First Play With nbgallery

Having hacked together a bulk uploader for nbgallery and uploaded the TM351 notebooks to a test environment, I’m now in a position to start having a play with it.

All public notebooks are searchable, so how does the search fare?

The search box top right gets a little bit lost in the search results listing. It could be handy to at least print out the search string (“Searching for: …”) at the top of the results list, if not making the search box larger and in a more central location. The search results themselves take the form of the name / description/tag of each hit (i.e. the notebook metadata) along with a fragment showing how the search terms appeared in context within the notebook.

Some of my earlier experiments on notebook search here and here also show context.

A range of options are provided for ordering the results. Trending looks like it could be interesting (this is based on recent views, presumably), for example where students are searching notebooks relevant to the current week’s study.

That said, we can also display notebooks by tag, so it’s easy enough to display notebooks associated with a particular week’s study if we tag notebooks by study week:

(One thing I noticed zooming out on the page to grab the above screenshot is that the font size of the notebook titles doesn’t seem to respond to the zoom level; it would probably be worth checking to see if there are other accessibility issues.)

If we click through on a result, we see a list of related notebooks followed by a preview of the notebook. (nbgallery strips out all cell outputs on upload, so no cell outputs are displayed).

To search through the preview, we can use a normal browser in-page search (ctrl/cmd-F).

A range of options are provided to support community activity around a notebook for logged in users, including the ability to “star” a notebook, provide feedback or add a comment:

Logged in users can also click on the notebook tags to edit them.

Via the Further options menu, users can view various notebook metrics, email a notebook, or propose a change request:

The metrics available include number of views, runs, stars and the edit history.

If comments have been provided, the number indicator by the comment flag shows how many comments have been received, although this only appears on the notebook page. There doesn’t appear to be an indicator of how many comments are associated with a notebook on the search results page, nor did I spot a general “recent comments” feed anywhere.

When you post a comment, there is no indication that you have done so and the form remains in place. You need to close it manually. (Hitting “Post Comment” again just pops up a “can’t do that” alert on the grounds that you’re trying to post a duplicate comment.)

The comments themselves look as if they are an ordered (rather than threaded) list. It also looks like any signed in used can edit anybody else’s comment?

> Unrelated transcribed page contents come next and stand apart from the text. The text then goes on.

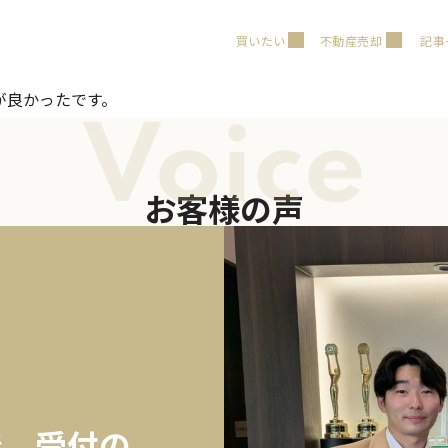
買いたい
不動産売却
記事
が良かったです。
Voice
お客様の声
で、受付の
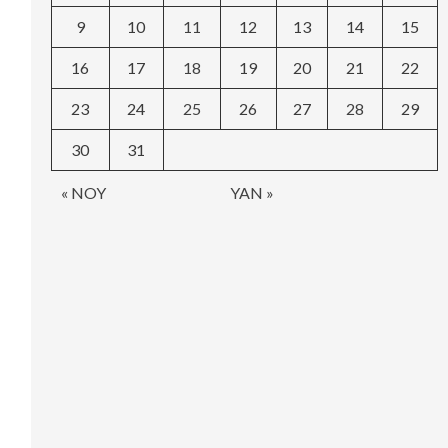
9
10
11
12
13
14
15
16
17
18
19
20
21
22
23
24
25
26
27
28
29
30
31
« NOY
YAN »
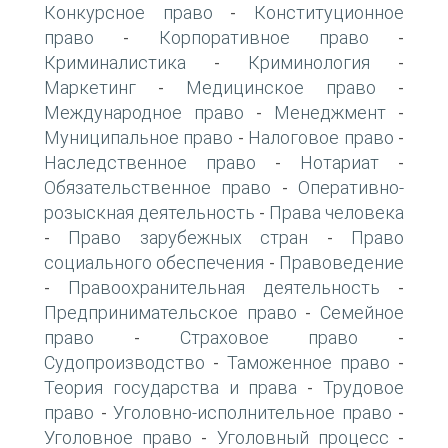
Конкурсное право
Конституционное
-
право
Корпоративное право
-
-
Криминалистика
Криминология
-
-
Маркетинг
Медицинское право
-
-
Международное право
Менеджмент
-
-
Муниципальное право
Налоговое право
-
-
Наследственное право
Нотариат
-
-
Обязательственное право
Оперативно-
-
розыскная деятельность
Права человека
-
Право зарубежных стран
Право
-
-
социального обеспечения
Правоведение
-
Правоохранительная деятельность
-
-
Предпринимательское право
Семейное
-
право
Страховое право
-
-
Судопроизводство
Таможенное право
-
-
Теория государства и права
Трудовое
-
право
Уголовно-исполнительное право
-
-
Уголовное право
Уголовный процесс
-
-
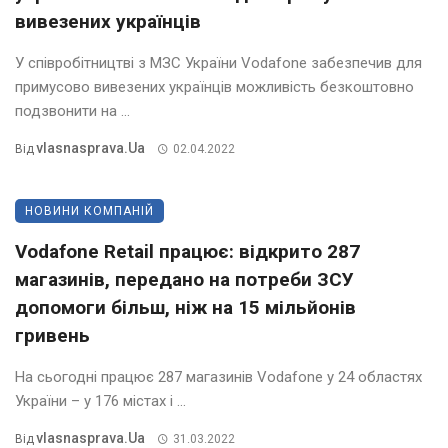
вивезених українців
У співробітництві з МЗС України Vodafone забезпечив для
примусово вивезених українців можливість безкоштовно
подзвонити на ...
Vlasnasprava.ua
Від
02.04.2022
НОВИНИ КОМПАНІЙ
Vodafone Retail працює: відкрито 287
магазинів, передано на потреби ЗСУ
допомоги більш, ніж на 15 мільйонів
гривень
На сьогодні працює 287 магазинів Vodafone у 24 областях
України – у 176 містах і ...
Vlasnasprava.ua
Від
31.03.2022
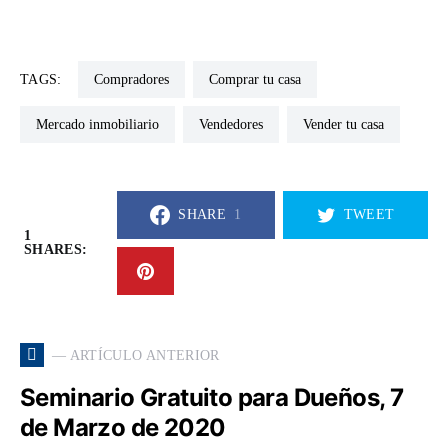
TAGS:
Compradores
Comprar tu casa
Mercado inmobiliario
Vendedores
Vender tu casa
SHARE
1
TWEET
1
SHARES:
— ARTÍCULO ANTERIOR
Seminario Gratuito para Dueños, 7
de Marzo de 2020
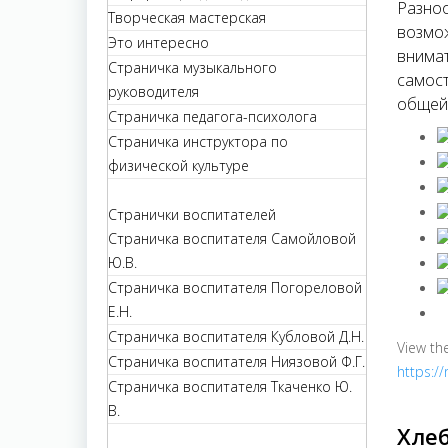
Разноо
Творческая мастерская
возмож
Это интересно
внимат
Страничка музыкального
самост
руководителя
общей 
Страничка педагога-психолога
Страничка инструктора по
физической культуре
Странички воспитателей
Страничка воспитателя Самойловой
Ю.В.
Страничка воспитателя Погореловой
Е.Н.
Страничка воспитателя Кубловой Д.Н.
View th
Страничка воспитателя Ниязовой Ф.Г.
https:/
Страничка воспитателя Ткаченко Ю.
В.
Хле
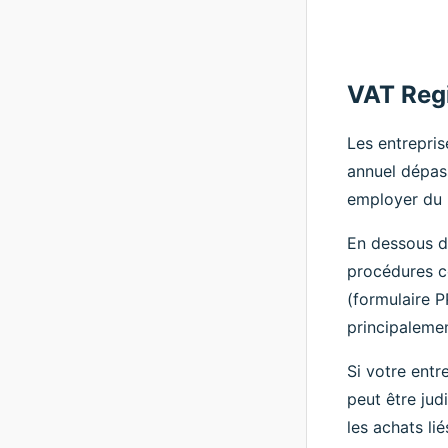
VAT Regi
Les entrepris
annuel dépass
employer du 
En dessous de
procédures c
(formulaire PP
principalemen
Si votre entr
peut être jud
les achats li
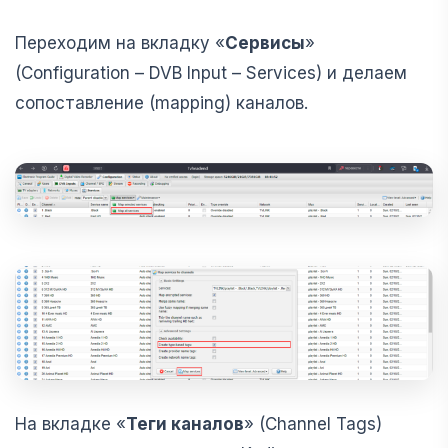
Переходим на вкладку «
Сервисы
»
(Configuration – DVB Input – Services) и делаем
сопоставление (mapping) каналов.
На вкладке «
Теги каналов
» (Channel Tags)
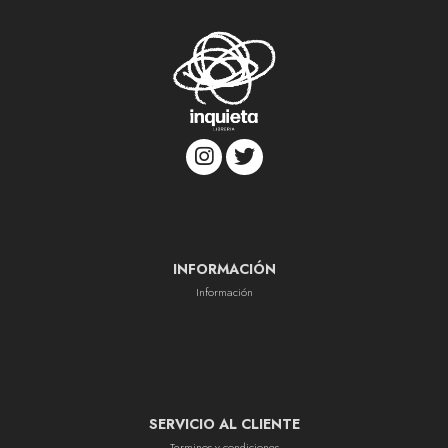
INFORMACIÓN
Información
SERVICIO AL CLIENTE
Terminos y condiciones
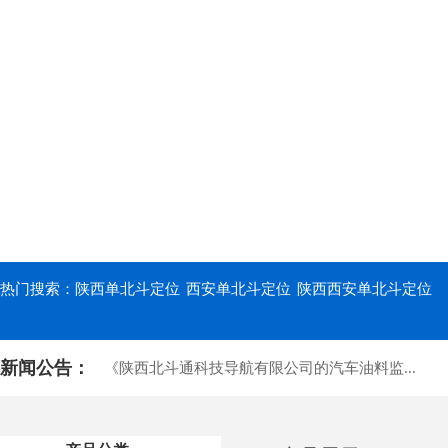
热门搜索：
陕西单北斗定位
西安单北斗定位
陕西西安单北斗定位
新闻公告：
《陕西北斗通科技导航有限公司的汽车油料监...
开水泥搅拌车需要注意哪些问题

Users who aren’t signed in can download a notebook, but not star it, comment on it, modify the tags etc.

When I tried to add feedback, I got an error:

I’m not sure if there are settings I need to tweak to address that?

Logged in users can also run a notebook from nbgallery via an associated notebook server. (I’d prefer it if the Run in Jupyter flash wasn’t displayed if there isn’t a linked notebook server available for the logged in user.) For example, running a notebook server on  port 443 on the same host as nbgallery using the nbgallery notebook container:

docker run --rm -p 443:443 -e "NBGALLERY_URL=http://localhost:3000" -e "NBGALLERY_CONFIG_TOKEN=letmein" nbgallery/jupyter-alpine

starts a notebook server with the nbgallery extension pre-installed.

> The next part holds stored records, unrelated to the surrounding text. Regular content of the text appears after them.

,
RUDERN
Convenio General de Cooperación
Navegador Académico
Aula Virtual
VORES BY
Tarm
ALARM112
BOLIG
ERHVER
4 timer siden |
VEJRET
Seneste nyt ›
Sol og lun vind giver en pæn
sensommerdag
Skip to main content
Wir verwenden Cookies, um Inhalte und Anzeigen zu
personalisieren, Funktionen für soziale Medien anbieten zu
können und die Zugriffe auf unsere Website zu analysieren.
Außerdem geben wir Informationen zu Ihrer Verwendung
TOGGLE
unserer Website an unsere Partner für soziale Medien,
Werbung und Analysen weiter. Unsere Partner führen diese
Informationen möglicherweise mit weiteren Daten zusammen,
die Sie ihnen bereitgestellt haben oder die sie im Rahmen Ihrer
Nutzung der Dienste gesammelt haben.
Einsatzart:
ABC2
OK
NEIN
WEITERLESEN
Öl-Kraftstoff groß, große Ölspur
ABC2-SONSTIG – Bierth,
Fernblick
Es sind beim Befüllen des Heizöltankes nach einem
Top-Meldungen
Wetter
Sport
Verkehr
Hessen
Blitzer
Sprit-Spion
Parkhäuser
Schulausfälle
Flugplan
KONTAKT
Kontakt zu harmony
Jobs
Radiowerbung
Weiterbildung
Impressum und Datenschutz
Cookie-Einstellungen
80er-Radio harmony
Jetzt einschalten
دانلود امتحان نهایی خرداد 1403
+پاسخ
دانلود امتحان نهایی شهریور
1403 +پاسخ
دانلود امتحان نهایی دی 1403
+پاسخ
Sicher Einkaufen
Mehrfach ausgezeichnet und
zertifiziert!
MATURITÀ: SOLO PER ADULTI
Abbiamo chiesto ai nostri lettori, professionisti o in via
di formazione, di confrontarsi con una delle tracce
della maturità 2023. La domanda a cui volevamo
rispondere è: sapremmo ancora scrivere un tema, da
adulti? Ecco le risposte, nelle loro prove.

We can view the notebook server homepage on https://localhost:443 and log into it using the token-as-password letmein. Running the container in the way described above also gives permission for the nbgallery server running in on http://localhost:3000 to open notebooks via the notebook server.

Within nbgallery itself, a logged in user can associate one of more Jupyter environments via the user menu:

Each environment is given a name and the URL of the associated notebook server (in this case, https://localhost:443):

When a notebook server is associated with a user, notebooks can be opened from nbgallery within the notebook server.

If we create a new notebook in the linked notebook server, we can upload it to nbgallery, adding a title, description and optional tags as in a manual notebook upload step:

If we modify the notebook that is linked to one in the gallery (that is, that has been uploaded to the gallery or launched from the gallery), we can save a change to the gallery or submit a change request:

When uploading a new version, you can add tags but not additional comments such as a commit message:

Viewing the notebook details in nbgallery, we can see a summary of the change history:

We can also click through to a preview of each version of the notebook:

(The revision number doesn’t appear in the change history though, so it can be hard to reconcile a particular version with it’s appearance in the change history listing.)

A logged in user can make a change request to someone else’s notebooks by uploading a new version of them or by opening the notebook in the linked notebook server and submitting a change request:

When I submitted the change request, I got an error form in response, but it looks like the change request was made, as this listing of Change Requests from the user menu suggests:

An exclamation mark by the user menu also identifies that change requests are pending.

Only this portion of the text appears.